Recorded data
=====

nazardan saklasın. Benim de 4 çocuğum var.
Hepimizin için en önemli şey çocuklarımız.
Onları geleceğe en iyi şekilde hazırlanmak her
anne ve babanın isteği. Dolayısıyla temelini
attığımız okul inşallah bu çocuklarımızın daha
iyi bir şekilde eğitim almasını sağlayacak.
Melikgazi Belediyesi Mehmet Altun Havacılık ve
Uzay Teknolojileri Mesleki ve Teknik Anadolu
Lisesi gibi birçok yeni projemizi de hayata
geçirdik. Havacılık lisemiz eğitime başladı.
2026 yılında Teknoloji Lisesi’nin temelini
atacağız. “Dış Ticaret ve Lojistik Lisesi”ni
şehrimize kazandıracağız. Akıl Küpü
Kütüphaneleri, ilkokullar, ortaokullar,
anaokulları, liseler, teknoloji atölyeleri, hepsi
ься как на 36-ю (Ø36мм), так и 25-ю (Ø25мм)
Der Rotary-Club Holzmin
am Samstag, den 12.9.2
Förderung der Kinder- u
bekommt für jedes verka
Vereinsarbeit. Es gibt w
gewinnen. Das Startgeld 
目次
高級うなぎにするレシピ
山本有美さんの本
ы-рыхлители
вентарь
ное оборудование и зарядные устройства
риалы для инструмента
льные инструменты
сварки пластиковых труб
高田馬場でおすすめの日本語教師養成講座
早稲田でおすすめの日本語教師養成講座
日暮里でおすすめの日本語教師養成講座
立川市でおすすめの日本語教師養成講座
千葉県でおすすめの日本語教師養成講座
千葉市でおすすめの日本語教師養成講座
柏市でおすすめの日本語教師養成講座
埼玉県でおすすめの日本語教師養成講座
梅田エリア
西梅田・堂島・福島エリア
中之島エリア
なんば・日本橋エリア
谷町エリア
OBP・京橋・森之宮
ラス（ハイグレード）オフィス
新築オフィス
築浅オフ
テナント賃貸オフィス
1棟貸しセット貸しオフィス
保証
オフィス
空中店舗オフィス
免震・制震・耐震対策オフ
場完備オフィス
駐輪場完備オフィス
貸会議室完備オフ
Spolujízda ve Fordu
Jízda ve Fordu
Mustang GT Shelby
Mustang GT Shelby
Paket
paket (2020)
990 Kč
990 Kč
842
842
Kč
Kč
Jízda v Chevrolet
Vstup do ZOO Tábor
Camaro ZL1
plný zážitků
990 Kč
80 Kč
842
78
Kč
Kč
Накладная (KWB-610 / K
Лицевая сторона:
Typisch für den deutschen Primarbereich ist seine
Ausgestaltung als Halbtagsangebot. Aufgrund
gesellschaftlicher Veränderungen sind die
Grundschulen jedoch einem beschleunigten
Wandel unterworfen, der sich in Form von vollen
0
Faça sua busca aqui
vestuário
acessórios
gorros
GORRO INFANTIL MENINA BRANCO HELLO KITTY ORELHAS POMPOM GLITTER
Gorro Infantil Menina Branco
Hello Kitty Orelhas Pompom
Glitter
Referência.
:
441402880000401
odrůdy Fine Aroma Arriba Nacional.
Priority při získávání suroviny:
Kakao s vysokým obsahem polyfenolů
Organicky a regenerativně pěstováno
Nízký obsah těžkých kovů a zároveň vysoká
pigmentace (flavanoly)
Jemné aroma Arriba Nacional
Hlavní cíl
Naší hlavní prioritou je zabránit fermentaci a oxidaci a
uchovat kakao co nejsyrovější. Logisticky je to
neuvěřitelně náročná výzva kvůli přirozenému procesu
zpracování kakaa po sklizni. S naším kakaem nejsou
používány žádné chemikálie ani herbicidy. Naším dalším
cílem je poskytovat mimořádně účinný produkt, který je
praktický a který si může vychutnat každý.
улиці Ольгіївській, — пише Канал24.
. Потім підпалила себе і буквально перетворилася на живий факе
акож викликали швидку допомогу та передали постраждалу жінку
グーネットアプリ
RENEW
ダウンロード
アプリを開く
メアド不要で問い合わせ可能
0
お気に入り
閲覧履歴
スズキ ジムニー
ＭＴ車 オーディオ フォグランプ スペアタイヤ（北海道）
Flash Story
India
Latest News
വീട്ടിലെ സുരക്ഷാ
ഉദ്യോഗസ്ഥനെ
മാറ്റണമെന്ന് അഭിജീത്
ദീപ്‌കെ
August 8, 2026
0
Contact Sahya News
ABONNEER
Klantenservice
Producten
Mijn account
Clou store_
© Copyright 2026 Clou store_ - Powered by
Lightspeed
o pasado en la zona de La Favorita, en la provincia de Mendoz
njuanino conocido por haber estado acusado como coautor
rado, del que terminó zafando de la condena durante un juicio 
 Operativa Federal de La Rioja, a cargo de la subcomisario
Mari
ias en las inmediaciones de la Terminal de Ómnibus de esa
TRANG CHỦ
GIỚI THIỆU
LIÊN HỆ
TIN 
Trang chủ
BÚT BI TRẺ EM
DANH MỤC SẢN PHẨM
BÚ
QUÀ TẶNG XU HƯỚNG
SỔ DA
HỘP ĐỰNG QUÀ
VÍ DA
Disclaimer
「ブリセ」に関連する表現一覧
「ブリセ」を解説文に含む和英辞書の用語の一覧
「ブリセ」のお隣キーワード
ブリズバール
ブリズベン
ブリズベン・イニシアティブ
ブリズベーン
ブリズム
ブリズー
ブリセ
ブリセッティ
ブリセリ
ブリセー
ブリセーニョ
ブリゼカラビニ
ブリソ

=====

Your answer should consist of the lines from the line with "anne ve babanın isteği. Dolayısıyla temelini" to the line with "риалы для инструмента" above, repeated exactly, both ends included.

anne ve babanın isteği. Dolayısıyla temelini
attığımız okul inşallah bu çocuklarımızın daha
iyi bir şekilde eğitim almasını sağlayacak.
Melikgazi Belediyesi Mehmet Altun Havacılık ve
Uzay Teknolojileri Mesleki ve Teknik Anadolu
Lisesi gibi birçok yeni projemizi de hayata
geçirdik. Havacılık lisemiz eğitime başladı.
2026 yılında Teknoloji Lisesi’nin temelini
atacağız. “Dış Ticaret ve Lojistik Lisesi”ni
şehrimize kazandıracağız. Akıl Küpü
Kütüphaneleri, ilkokullar, ortaokullar,
anaokulları, liseler, teknoloji atölyeleri, hepsi
ься как на 36-ю (Ø36мм), так и 25-ю (Ø25мм)
Der Rotary-Club Holzmin
am Samstag, den 12.9.2
Förderung der Kinder- u
bekommt für jedes verka
Vereinsarbeit. Es gibt w
gewinnen. Das Startgeld 
目次
高級うなぎにするレシピ
山本有美さんの本
ы-рыхлители
вентарь
ное оборудование и зарядные устройства
риалы для инструмента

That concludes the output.